Exceptions from callbacks

Randall Hopper aa8vb at yahoo.com
Wed Nov 3 07:17:27 EST 1999


Eric Dorland:
 |Jonathan Giddy wrote:
 |> Eric Dorland <dorland at lords.com> writes:
 |> 
 |> >I'm writing a Python wrapper for a library. The library stores some
 |> >callbacks for some events, and with some glue code, get these to call
 |> >python functions. That's the easy part. Now since its the library these
 |> >callback and not Python per se, how do you pass an exception back to the
 |> >interpreter, because you can't return NULL from the callback. Do you
 |> >just set the exception, and Python will pick up on it?
...
 |You're not understanding exactly. It is synchronous (ie one thread), but
 |since the library is calling the callback, and not the python
 |interpreter, I can't return NULL to the interpreter. Basically, is there
 |a way from inside the callback to say "Wake up python, an exception!",
 |without having to return NULL to the interpreter, which is impossible
 |from the callback.

I've done this, and I got the impression that Jonathan understood your
question.  What he described works and it's what I'm using.
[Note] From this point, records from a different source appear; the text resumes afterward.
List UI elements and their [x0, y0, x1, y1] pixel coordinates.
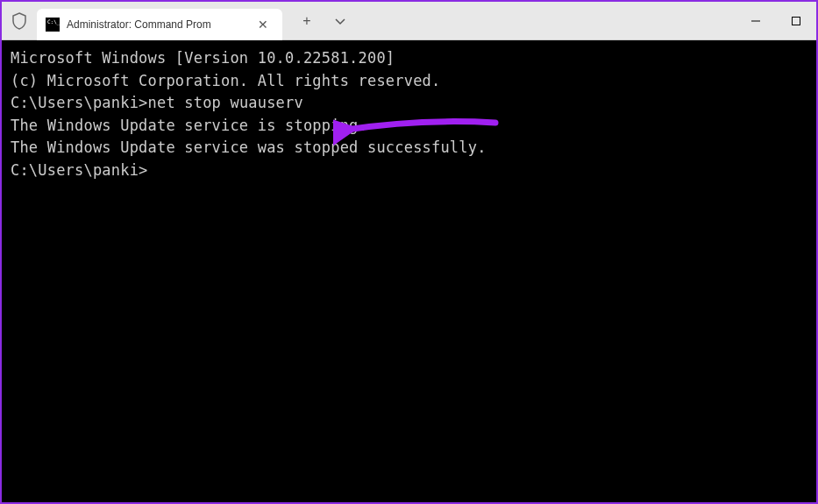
- tab-dropdown-button[interactable]: [331, 13, 349, 29]
- cmd-icon-text: C:\_: [47, 19, 60, 25]
- close-tab-button[interactable]: ✕: [253, 16, 274, 33]
- command-line-2: C:\Users\panki>: [11, 160, 807, 182]
- command-line-1: C:\Users\panki>net stop wuauserv: [11, 92, 807, 115]
- terminal-body[interactable]: Microsoft Windows [Version 10.0.22581.20…: [2, 40, 816, 502]
- copyright-line: (c) Microsoft Corporation. All rights re…: [11, 70, 807, 93]
- terminal-tab[interactable]: C:\_ Administrator: Command Prom ✕: [37, 9, 282, 40]
- prompt-text: C:\Users\panki>: [11, 161, 148, 179]
- tab-title: Administrator: Command Prom: [67, 18, 245, 31]
- shield-icon: [2, 12, 37, 30]
- svg-rect-1: [793, 17, 800, 25]
- window-titlebar: C:\_ Administrator: Command Prom ✕ +: [2, 2, 816, 40]
- output-line-1: The Windows Update service is stopping.: [11, 115, 807, 138]
- output-line-2: The Windows Update service was stopped s…: [11, 137, 807, 160]
- minimize-button[interactable]: [736, 2, 776, 40]
- version-line: Microsoft Windows [Version 10.0.22581.20…: [11, 47, 807, 70]
- cmd-icon: C:\_: [46, 18, 60, 32]
- prompt-text: C:\Users\panki>: [11, 94, 148, 111]
- command-text: net stop wuauserv: [148, 94, 303, 111]
- window-controls: [736, 2, 816, 40]
- maximize-button[interactable]: [776, 2, 816, 40]
- new-tab-button[interactable]: +: [298, 13, 316, 29]
- tab-actions: +: [298, 13, 349, 29]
To extend your description, you don't say "Wake up, Python!" from the
callback.  You say it from the C function(s) from which you entered the C
library that invoked the callback.  Return NULL, and the exception is
restarted with the Python stack frames saved in the callback in-tow.

To make this concrete, for a C library API that might potentially invoke a
callback (which in-turn would relay to Python) would look like this:

  (Python) -> HandlePendingMessages -> MYLIB -> Callback -> (Python)

And your wrapper code might look like this:

------------------------------------------------------------------------------
  PyObject *_wrap_MYLIBHandlePendingMessages( PyObject *self, PyObject *args )
  {
    PyErr_Clear();

    <<< call C function here >>>

    /*  If a Python callback threw an exception, restart its propagation  */
    /*    in the controlling Python.                                      */
    if ( PyErr_Occurred() )
      return NULL;
    
    ...
  }

------------------------------------------------------------------------------
  static void _wrap_MYLIBCallback( void )
    /*  C callback used to relay to Python callable objects.  */
  {
    ...

    /*  Pass the buck onto Python  */
    pyresult = PyEval_CallObject( pyfunc, pyargs );     /*  Call Python     */
    Py_DECREF( pyargs );                                /*  Trash arg list  */
    if ( pyresult )
      Py_DECREF( pyresult );                            /*  Trash any result*/

    /*  If the callback threw an exception, it will be propagated across    */
    /*    the C layer ( we check PyErr_Occurred() on the other side).       */
  }
------------------------------------------------------------------------------

If the Python callback tossed an exception, then it's still lying around
when _wrap_MYLIBCallback() returns.  We then return through the C library,
which eventually returns to _wrap_MYLIBHandlePendingMessages, who
recognizes that a Python exception is pending and restarts its propagation
in the controlling Python stack frames.

Note that if you have a C library layer that isn't Python-exception-aware,
then it could go on to perform useless or invalid work after a Python
callback throws an exception.  In this case you'll need to "make" it aware.
That is, have it call PyErr_Occurred(), or turn Python exceptions into C
library errors inside of your callback wrappers.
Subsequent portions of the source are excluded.